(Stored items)
§ §

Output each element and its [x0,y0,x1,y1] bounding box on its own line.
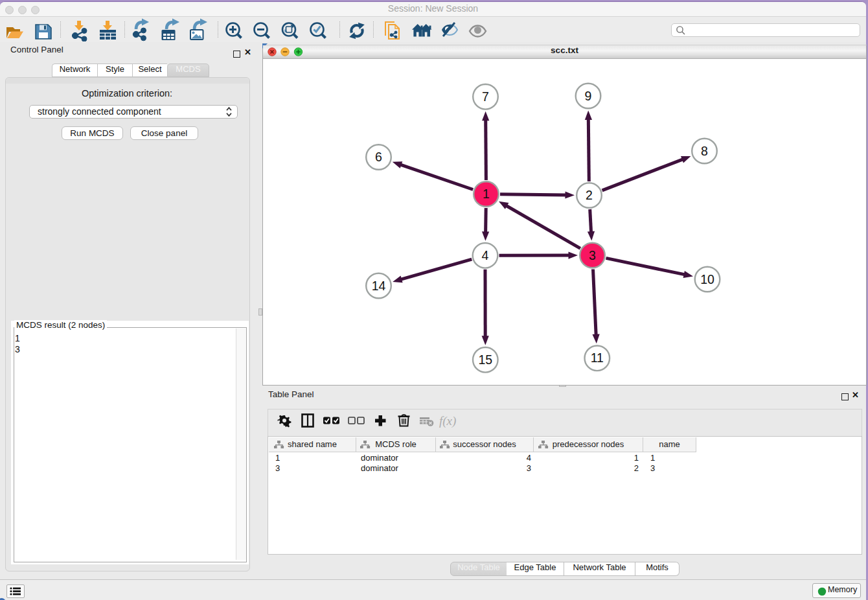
svg-text:f(x): f(x) [439,414,456,428]
svg-text:1: 1 [483,187,490,201]
svg-text:9: 9 [585,89,592,103]
svg-text:8: 8 [701,144,708,158]
svg-text:4: 4 [482,248,489,262]
svg-text:6: 6 [375,150,382,164]
svg-text:11: 11 [591,351,604,365]
svg-text:14: 14 [372,279,386,293]
svg-text:15: 15 [478,352,492,367]
svg-text:10: 10 [700,272,714,286]
svg-text:7: 7 [482,89,489,104]
svg-text:3: 3 [589,248,596,262]
svg-text:2: 2 [586,188,593,202]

§ §

WHAT IS NEEDED: What is needed is a word-for-word copy of the data, minus its pictures.

ANSWER BOX:
Output each element and its [x0,y0,x1,y1] bounding box on its own line.
svg-text:f(x): f(x) [439,414,456,428]
svg-text:1: 1 [483,187,490,201]
svg-text:9: 9 [585,89,592,103]
svg-text:8: 8 [701,144,708,158]
svg-text:4: 4 [482,248,489,262]
svg-text:6: 6 [375,150,382,164]
svg-text:11: 11 [591,351,604,365]
svg-text:14: 14 [372,279,386,293]
svg-text:15: 15 [478,352,492,367]
svg-text:10: 10 [700,272,714,286]
svg-text:7: 7 [482,89,489,104]
svg-text:3: 3 [589,248,596,262]
svg-text:2: 2 [586,188,593,202]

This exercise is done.